Write a Tokio 0.2 decoder for a TCP stream and push its events to Apache Kafka
Michael van Niekerk
Posted on April 4, 2020
What we'll be making
We'll be listening to a port. This port is streaming out some XML events. Only caveat is is that it is first padded (sometimes) with a 32bit number to tell you how much bytes are on its way.
Now, we'll be parsing this stream of events and make it fit into our model. After converting these events into JSON we'll push it onto an Apache Kafka stream. As an added bonus these Kafka messages will be mimicking the messages generated by Spring Cloud Stream.

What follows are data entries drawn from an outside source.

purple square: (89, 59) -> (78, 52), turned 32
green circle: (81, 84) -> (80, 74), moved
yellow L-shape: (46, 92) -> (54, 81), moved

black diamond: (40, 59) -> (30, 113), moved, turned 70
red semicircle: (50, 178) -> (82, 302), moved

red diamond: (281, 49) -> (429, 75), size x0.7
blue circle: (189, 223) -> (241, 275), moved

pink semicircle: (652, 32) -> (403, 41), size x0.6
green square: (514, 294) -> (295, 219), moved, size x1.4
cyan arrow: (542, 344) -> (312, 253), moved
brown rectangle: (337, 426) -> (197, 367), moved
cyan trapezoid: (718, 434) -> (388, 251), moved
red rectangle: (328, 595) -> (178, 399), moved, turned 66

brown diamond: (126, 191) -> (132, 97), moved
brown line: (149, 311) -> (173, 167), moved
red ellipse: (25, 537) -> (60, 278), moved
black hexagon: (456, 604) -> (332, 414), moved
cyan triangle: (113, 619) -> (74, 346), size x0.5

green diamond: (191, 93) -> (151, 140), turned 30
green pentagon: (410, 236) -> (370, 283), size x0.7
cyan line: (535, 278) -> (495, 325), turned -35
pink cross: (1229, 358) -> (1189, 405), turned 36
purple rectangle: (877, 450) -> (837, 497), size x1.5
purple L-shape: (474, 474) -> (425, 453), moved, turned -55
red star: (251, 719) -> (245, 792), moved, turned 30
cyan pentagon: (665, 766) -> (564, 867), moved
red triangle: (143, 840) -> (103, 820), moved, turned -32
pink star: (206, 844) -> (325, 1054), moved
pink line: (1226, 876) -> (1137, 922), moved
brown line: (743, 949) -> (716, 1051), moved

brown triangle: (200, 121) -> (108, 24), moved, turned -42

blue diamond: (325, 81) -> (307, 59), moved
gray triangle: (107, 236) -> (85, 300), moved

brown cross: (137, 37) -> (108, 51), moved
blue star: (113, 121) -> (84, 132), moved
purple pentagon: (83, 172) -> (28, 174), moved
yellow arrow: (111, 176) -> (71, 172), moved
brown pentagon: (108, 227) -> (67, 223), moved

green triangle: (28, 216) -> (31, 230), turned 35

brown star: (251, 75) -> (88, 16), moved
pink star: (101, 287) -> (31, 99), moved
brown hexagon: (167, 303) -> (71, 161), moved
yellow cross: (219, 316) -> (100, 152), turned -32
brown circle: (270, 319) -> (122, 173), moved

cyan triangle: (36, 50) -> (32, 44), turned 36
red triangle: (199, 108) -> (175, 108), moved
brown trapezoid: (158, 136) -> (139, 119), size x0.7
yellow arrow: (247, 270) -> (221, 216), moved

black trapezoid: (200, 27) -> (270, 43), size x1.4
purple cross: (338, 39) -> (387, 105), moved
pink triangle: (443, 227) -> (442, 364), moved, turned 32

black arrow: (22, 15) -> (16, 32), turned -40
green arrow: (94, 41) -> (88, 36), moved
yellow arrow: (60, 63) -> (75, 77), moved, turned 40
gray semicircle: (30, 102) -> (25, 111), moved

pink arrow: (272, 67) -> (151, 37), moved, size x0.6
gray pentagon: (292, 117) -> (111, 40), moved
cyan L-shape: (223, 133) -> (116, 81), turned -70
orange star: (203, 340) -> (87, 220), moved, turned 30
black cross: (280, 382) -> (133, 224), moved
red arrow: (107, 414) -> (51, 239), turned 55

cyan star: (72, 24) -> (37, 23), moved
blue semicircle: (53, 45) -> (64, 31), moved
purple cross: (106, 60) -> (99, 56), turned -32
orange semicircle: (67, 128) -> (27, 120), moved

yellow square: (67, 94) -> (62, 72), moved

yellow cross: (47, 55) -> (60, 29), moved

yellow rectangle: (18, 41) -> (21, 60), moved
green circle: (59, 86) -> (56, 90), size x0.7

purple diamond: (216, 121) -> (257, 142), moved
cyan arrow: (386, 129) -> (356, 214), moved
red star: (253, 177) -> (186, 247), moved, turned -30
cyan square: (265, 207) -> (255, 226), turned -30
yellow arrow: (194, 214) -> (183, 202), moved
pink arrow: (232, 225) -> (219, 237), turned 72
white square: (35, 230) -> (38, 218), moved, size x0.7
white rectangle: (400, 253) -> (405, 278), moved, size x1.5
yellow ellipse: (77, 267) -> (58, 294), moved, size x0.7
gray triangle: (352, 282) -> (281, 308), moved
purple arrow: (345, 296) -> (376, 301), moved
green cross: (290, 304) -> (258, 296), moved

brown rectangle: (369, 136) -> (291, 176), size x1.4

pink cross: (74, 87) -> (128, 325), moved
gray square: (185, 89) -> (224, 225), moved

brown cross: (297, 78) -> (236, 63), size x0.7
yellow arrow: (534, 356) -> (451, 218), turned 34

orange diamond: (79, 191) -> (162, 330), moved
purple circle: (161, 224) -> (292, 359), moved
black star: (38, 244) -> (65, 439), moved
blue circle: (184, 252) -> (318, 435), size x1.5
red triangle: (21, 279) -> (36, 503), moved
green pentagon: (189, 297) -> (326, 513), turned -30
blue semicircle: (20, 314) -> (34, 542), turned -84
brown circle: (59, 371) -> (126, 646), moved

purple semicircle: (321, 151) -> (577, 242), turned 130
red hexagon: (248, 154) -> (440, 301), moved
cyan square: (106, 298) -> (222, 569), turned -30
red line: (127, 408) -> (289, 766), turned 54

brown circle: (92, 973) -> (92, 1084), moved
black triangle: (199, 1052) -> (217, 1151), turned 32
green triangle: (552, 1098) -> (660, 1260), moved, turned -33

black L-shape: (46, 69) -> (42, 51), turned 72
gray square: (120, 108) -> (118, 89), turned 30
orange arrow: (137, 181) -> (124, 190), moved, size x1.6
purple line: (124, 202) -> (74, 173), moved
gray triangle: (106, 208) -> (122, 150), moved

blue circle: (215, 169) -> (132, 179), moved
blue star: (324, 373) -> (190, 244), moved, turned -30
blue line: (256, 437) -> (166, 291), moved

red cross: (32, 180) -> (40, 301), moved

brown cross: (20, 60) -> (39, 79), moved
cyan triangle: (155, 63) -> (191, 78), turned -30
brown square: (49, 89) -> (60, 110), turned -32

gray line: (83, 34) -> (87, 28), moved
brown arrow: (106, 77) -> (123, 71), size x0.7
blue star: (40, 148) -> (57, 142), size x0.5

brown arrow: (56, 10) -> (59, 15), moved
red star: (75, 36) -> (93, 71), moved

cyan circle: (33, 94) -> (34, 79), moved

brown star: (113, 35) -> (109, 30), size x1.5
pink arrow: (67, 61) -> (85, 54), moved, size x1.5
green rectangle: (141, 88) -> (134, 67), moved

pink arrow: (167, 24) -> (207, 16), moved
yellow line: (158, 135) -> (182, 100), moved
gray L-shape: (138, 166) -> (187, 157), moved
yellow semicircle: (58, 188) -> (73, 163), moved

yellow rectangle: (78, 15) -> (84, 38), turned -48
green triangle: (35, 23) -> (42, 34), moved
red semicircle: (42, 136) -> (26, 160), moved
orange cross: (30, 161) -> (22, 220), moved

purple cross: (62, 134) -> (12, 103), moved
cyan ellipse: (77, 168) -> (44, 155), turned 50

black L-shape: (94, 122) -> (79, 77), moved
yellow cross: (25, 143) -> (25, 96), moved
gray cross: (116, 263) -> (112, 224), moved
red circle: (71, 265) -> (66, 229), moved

We'll be using futures and async code for most of the time.
Some dependencies
Over to your Cargo.toml file, add the following
[dependencies]
futures = "0.3.4"
# Bytes - we'll be using them
bytes = "0.5.4"
# Pull in the tokio framework
tokio = { version = "0.2.15", features = ["full"] }
# Using this to make the tokio codec
tokio-util = { version = "0.3.1", features = ["codec"] }
# Serde is a framework for serializing and deserializing Rust data structures efficiently and generically.
serde_derive = "1.0.105"
serde = "1.0.105"
# Derive JSON from your data
serde_json = "1.0.50"
# We'll be adding UUIDs to our Kafka messages
uuid = { version = "0.8.1", features = ["v4"] }
# Rust bindings for Apache Kafka
rdkafka = { version = "0.23", features = ["cmake-build"] }
A quick cargo build
will show you how bad everything is going to blow up in your face. The rdkafka crate is a beast. It compiles the C client library statically (or dynamically), links to it and its dependencies statically. That is, of course, if you've got everything installed. Best head over to https://github.com/fede1024/rust-rdkafka to check what you'll need.
I've used this crate for almost over a year, and I must say the build system isn't as near as brittle as it was a year back. Its build system is actually a work of (Makefile and other build scripts) art.
On with the decoder
But first the domain model
Our port we'll be listening to is sending out a report every 1 second, if it doesn't get an event. When it gets an event it'll send the packet out earlier.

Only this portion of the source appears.